The need for cultural change
Continuing education and reforms to the criminal justice system will be necessary to improve reporting and evidence collection to assist in more successful prosecutions, whilst balancing the rights of the accused against those of the victim and community.
Sexual assault crimes are crimes of violence, and certain beliefs about gender in our society need to be articulated and challenged if these crimes are to be properly addressed by the criminal justice system. More challenging, but vitally important, is the need for an attitudinal shift. Over recent decades, Australian attitudes towards victims have improved significantly, but there is still room for behavioural change in the level of reporting of sexual assault.
Measuring success
Success in this area could be measured through:
- Increased reporting rates of sexual assault to police
- Improved conviction rates for sexual assault offences
- Reduced attrition rates throughout the criminal justice process
- Higher victim satisfaction with the legal process
- Shorter delays in bringing cases to trial
- Greater willingness of victims to testify in court
Relevant legislation
Important legislation:
- Criminal Procedure Act 1986 (NSW)
- Criminal Procedure Amendment (Sexual Offence Case Management) Act 2005 (NSW)
- Criminal Procedure Amendment (Evidence) Act 2005 (NSW)
- Criminal Procedure Further Amendment (Evidence) Act 2005 (NSW)

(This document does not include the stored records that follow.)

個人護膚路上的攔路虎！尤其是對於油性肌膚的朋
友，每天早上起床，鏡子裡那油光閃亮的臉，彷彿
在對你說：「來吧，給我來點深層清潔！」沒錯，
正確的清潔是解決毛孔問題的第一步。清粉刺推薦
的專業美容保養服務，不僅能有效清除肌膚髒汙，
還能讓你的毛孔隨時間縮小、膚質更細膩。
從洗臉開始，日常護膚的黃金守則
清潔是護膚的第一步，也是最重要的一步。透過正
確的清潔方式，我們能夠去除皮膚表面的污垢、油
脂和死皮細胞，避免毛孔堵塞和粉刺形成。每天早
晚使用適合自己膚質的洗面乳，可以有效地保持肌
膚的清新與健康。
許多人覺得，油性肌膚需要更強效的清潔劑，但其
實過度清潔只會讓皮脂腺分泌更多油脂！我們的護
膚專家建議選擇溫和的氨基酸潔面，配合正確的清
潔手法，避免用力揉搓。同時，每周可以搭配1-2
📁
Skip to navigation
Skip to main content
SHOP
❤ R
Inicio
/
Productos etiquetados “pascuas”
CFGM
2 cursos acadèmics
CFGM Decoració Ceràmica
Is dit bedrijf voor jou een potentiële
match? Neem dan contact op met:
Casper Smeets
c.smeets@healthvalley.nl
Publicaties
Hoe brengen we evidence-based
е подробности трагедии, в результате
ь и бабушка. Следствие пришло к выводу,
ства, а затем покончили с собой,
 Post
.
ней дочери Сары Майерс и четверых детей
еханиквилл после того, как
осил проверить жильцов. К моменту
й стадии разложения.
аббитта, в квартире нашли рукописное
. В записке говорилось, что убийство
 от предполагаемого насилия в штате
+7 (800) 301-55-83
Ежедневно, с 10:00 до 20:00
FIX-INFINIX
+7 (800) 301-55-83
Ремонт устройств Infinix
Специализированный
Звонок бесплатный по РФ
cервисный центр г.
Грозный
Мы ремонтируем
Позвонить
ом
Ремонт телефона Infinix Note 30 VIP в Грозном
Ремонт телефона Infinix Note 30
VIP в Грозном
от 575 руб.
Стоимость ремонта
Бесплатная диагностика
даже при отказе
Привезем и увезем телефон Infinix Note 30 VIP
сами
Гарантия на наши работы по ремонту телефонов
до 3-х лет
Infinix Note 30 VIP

- Crimes Amendment (Consent – Sexual Assault Offences) Act 2007 (NSW)
- Crimes Act 1900 (NSW)
Significant cases:
- R v Anon (Gang-rape case)
- R v MM [2002] NSWCCA 58
- R v Mc
- R v Mak and others
- R v BS and MS (Gang-rape trial)
Remember!
Key Points to Remember:
- Sexual assault is the least reported crime in NSW with the lowest conviction rates – only approximately 8–10% of reported sexual offences are ultimately proven at court
- Under-reporting is driven by multiple factors: perceived futility, relationship to offender (known in 70%+ of cases), lack of support services, and evidential difficulties
- The Criminal Justice Sexual Offences Taskforce (2004) produced 70 recommendations that drove major legislative reform
- Key reforms include pre-trial binding orders, use of transcripts/recordings in retrials, in camera evidence, prohibition of improper cross-examination, and closed-circuit television testimony available in 78 locations
- The 2007 consent law amendment reversed the onus of proof – defendants must now prove there was consent, rather than prosecution proving lack of consent
- Multiple agencies drove reform: Criminal Justice Sexual Offences Taskforce, Rape and Domestic Violence Services Australia, NSW Bar Association, and media pressure
- Effectiveness remains limited – reporting and conviction rates show minimal improvement, indicating need for continued reform and cultural change
- Balancing victims' rights and wellbeing against the accused's right to a fair trial remains the central challenge
Key terms: Sexual assault | Complainant | Consent | In camera | Under-reporting | Onus of proof | Closed-circuit television | Pre-trial orders
Critical framework: The sexual assault law reform framework demonstrates the interplay between conditions (low reporting/conviction rates) → agencies (Taskforce, advocacy groups, Bar Association, media) → mechanisms (parliamentary legislation, court procedures) → effectiveness (limited improvement, ongoing challenges), highlighting the tension between victim protection and fair trial rights.